■ **THE DATA**:
# # # # #
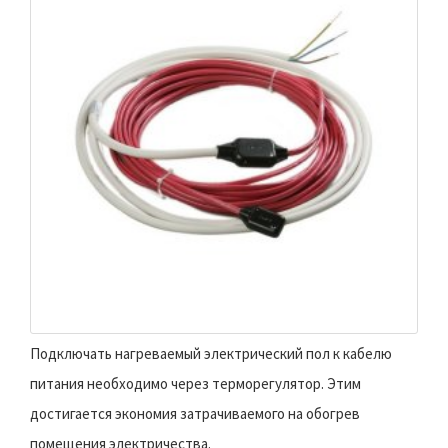
Подключать нагреваемый электрический пол к кабелю
питания необходимо через терморегулятор. Этим
достигается экономия затрачиваемого на обогрев
помещения электричества.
# # # # #
■ **TRY IT**:
Set down the full listing above with its wording unchanged. Leave out its images.

■ **TASK ANSWER**:
Подключать нагреваемый электрический пол к кабелю
питания необходимо через терморегулятор. Этим
достигается экономия затрачиваемого на обогрев
помещения электричества.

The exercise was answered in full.